• **What you are asked to do**: Word for word, restate every record, though not the pictures.

Stored items from a collection

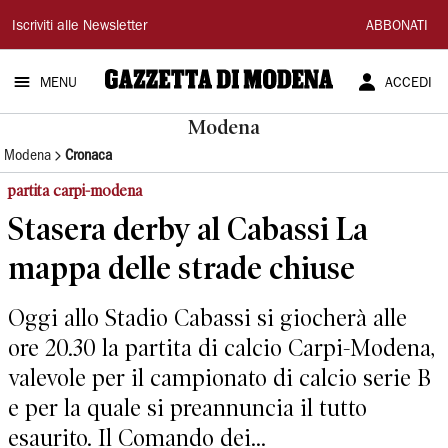
Gazzetta
Iscriviti alle Newsletter
ABBONATI
di
MENU
ACCEDI
Modena
Modena
Modena
Cronaca
partita carpi-modena
Stasera derby al Cabassi La
mappa delle strade chiuse
Oggi allo Stadio Cabassi si giocherà alle
ore 20.30 la partita di calcio Carpi-Modena,
valevole per il campionato di calcio serie B
e per la quale si preannuncia il tutto
esaurito. Il Comando dei...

• **Exercise result**:
Gazzetta
Iscriviti alle Newsletter
ABBONATI
di
MENU
ACCEDI
Modena
Modena
Modena
Cronaca
partita carpi-modena
Stasera derby al Cabassi La
mappa delle strade chiuse
Oggi allo Stadio Cabassi si giocherà alle
ore 20.30 la partita di calcio Carpi-Modena,
valevole per il campionato di calcio serie B
e per la quale si preannuncia il tutto
esaurito. Il Comando dei...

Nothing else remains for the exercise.